Primeiro foram os turistas que se esparramaram a apanhar sol em qualquer canto da capital, depois a moda foi pegando e basta passear por Lisboa para perceber como muitos jardins estão com mais vida. Com mais famílias e amigos, novos e menos novos, que aproveitam não só os parques infantis mas os relvados para os piqueniques de festa ou simples programas de fim de semana. Já percebemos que a natureza nos faz bem e agora há menos pruridos em estender as mantas e descalçar os sapatos na relva no meio da cidade – ajuda também haver cada vez mais zonas delimitadas para os cães poderem brincar e mais civismo com as necessidades, que dantes facilmente dariam azo a pisadelas menos agradáveis.
O vereador José Sá Fernandes anunciou esta semana mais 120 hectares de espaços verdes em Lisboa até 2021, depois de a capital ter ganho 230 hectares nos últimos dez anos. “350 hectares novos de áreas verdes numa cidade consolidada significa que há sempre um espaço verde a 300 metros de qualquer cidadão”, disse à TSF, a propósito de uma investigação da Universidade de Coimbra que concluiu que bairros mais recentes, com mais zonas verdes e menos carros, têm menos crianças obesas.
Dificilmente o espaço fará tudo, mas não há dúvida de que bairros cuidados e zonas de lazer são incentivos para sair de casa, para recear menos a insegurança, para ter gosto em andar a pé na nossa zona. Diz-se que os miúdos o fazem pouco e é engraçado como é um impulso natural: “Temos de ir de carro?”, pergunta-me muitas vezes a minha filha de três anos. Muitas vezes temos, outras vezes até tinha pensado que sim, mas mudo os planos.

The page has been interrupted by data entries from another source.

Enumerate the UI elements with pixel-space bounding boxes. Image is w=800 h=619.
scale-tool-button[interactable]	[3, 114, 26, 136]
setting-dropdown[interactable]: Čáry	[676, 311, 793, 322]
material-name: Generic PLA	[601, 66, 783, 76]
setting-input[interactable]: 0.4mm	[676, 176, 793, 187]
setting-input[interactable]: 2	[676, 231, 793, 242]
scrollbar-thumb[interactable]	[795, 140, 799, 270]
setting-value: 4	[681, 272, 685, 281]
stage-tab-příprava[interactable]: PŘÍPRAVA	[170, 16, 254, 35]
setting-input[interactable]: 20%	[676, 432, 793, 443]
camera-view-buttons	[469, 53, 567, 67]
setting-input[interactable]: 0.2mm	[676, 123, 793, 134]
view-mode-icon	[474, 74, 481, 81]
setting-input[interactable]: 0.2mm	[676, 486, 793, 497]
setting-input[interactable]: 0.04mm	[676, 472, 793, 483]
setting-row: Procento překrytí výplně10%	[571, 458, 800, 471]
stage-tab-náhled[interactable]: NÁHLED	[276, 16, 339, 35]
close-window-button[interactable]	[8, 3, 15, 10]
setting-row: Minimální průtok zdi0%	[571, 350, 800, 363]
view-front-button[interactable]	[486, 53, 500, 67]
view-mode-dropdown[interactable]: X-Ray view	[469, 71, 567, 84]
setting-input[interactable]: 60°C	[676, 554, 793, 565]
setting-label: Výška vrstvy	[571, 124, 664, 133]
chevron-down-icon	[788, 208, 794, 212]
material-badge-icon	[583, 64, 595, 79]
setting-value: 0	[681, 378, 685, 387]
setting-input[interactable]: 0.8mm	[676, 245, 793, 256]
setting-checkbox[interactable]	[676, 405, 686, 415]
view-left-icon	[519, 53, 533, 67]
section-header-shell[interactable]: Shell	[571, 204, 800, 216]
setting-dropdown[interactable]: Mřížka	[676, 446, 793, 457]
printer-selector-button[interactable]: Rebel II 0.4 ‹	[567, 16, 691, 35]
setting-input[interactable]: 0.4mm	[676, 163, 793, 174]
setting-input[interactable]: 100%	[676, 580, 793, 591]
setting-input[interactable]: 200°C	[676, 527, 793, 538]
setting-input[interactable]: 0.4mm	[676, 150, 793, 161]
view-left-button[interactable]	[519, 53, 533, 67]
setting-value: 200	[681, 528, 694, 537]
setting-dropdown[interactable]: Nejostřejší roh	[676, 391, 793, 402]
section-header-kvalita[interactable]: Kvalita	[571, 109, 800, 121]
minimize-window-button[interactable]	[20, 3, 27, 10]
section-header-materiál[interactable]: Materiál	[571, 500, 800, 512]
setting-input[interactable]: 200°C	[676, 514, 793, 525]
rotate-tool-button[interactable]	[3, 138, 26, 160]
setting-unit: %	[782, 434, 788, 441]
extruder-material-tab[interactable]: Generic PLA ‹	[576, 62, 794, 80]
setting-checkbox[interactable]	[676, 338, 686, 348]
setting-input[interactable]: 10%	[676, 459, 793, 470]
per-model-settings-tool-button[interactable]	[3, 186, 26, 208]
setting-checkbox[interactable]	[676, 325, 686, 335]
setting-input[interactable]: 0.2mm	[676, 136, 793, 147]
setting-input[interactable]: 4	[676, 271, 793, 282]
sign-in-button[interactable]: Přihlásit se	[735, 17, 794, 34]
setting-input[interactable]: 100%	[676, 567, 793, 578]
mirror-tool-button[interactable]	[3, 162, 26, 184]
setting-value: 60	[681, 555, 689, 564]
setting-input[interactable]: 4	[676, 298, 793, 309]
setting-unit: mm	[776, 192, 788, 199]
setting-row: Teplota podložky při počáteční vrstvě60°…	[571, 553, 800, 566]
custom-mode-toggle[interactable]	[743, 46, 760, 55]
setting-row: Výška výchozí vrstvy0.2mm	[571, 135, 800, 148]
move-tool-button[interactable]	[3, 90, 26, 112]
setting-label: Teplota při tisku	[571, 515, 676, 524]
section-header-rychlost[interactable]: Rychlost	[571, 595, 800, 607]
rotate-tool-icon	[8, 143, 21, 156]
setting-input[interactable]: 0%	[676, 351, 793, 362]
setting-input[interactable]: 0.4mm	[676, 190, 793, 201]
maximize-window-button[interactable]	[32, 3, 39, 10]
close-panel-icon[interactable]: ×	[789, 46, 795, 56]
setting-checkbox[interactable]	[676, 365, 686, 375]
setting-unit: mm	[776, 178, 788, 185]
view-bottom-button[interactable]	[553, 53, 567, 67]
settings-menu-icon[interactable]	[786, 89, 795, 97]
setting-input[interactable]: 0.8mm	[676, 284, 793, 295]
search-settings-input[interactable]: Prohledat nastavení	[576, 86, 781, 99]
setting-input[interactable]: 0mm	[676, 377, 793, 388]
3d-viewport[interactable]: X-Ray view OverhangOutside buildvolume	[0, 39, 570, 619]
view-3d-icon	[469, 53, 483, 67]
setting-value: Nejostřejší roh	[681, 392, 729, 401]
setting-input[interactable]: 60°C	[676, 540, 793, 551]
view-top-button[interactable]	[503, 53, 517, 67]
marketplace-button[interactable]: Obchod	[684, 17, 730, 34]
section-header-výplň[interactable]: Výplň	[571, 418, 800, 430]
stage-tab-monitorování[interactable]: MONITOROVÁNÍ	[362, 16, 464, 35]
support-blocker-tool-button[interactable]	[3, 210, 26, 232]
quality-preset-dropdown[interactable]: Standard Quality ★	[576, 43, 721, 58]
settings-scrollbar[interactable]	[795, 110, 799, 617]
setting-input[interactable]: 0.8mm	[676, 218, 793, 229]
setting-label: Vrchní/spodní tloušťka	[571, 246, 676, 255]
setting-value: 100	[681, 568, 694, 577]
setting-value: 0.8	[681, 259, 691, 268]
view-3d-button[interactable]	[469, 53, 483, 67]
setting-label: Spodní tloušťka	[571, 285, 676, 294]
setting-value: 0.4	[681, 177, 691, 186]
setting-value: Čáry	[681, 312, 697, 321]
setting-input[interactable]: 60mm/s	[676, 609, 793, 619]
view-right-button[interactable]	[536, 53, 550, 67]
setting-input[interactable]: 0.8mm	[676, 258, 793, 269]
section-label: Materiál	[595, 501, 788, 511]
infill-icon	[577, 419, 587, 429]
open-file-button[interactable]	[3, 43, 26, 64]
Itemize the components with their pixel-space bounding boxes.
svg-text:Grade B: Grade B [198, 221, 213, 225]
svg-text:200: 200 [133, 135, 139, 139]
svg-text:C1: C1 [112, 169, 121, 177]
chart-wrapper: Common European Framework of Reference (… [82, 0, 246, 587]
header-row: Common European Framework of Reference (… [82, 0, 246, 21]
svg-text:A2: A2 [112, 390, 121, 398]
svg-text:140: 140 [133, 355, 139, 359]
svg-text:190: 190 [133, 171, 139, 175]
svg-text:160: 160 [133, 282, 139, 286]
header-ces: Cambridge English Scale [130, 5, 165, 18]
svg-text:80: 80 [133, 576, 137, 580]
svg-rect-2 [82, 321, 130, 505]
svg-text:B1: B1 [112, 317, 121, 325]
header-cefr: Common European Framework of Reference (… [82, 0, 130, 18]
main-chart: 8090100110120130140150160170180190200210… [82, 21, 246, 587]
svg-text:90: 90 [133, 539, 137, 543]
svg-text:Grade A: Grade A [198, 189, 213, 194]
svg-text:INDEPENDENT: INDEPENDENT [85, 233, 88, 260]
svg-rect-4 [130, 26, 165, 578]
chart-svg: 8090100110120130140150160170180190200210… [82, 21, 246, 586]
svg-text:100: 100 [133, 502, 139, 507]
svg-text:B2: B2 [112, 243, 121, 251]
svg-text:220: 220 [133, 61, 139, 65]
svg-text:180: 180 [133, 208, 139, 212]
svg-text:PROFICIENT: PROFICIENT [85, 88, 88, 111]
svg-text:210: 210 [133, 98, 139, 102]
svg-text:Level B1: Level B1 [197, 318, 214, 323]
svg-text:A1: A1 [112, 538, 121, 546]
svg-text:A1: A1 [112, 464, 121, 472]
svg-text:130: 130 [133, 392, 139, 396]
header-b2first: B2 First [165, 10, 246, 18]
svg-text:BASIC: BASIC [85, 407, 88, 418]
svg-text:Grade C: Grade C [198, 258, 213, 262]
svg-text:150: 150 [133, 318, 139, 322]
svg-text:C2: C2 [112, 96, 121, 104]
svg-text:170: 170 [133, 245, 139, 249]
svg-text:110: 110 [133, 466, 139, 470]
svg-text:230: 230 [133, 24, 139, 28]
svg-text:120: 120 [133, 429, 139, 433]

Em boa hora se começou a repensar a cidade, o que por cá está longe de ser um exclusivo de Lisboa, onde os números fazem sempre mais vista. E parece haver outra vantagem além da preocupação com a atividade física e o ambiente: criar espaços de envolvimento comunitário e de identidade coletiva que combatam a despersonalização dos dormitórios em que as cidades se foram deixando fechar durante algum tempo.
Tenho a sorte de ter um grande jardim perto de casa, na zona antiga de Queluz – a Linha de Sintra tem jardins bonitos que vale a pena descobrir, e menos congestionados que os mais populares de Lisboa, que normalmente surgem nos roteiros e onde só falta haver senha para guardar vez na relva ou nas mesas. Este jardim junto ao palácio recebe cada vez mais iniciativas: percebeu-se que pode ser ponto de convívio local e intergeracional, e que as pessoas querem sair de casa, dos shoppings, e apanhar ar, mas também envolverem-se em atividades e apoiar as iniciativas locais.
Há umas semanas deixámo-nos ficar toda uma tarde numa espécie de festival desportivo organizado pelo Clube Atlético de Queluz: “12 horas a saltar”. Com demonstrações de ginástica e dança, o ponto forte eram demonstrações de rope skipping, uma modalidade que tem estado a crescer entre as gerações mais novas.
É o velhinho saltar à corda, mas levado para todo um outro nível em que fazem mortais, espargatas e flexões enquanto a corda dá a volta, entre outras acrobacias. Se não saíssem do pavilhão para a rua, muitos de nós não faríamos ideia de que tínhamos, perto de casa, alguns dos miúdos mais entusiastas do país. Também nos deixavam experimentar, mas não levo grande jeito na corda. Fiquei rendida a outra modalidade que tem estado a ganhar adeptos nos nossos parques e que naquele dia nos convidavam a tentar: slackline. Une-se uma fita a duas árvores e tenta-se encontrar o equilíbrio para ir de um lado ao outro em cima da faixa esticada, pé ante pé, o que às primeiras tentativas se revela ainda mais difícil do que parece. Aos poucos evoluiu-se, uma boa metáfora para a vontade de voltar às coisas mais simples.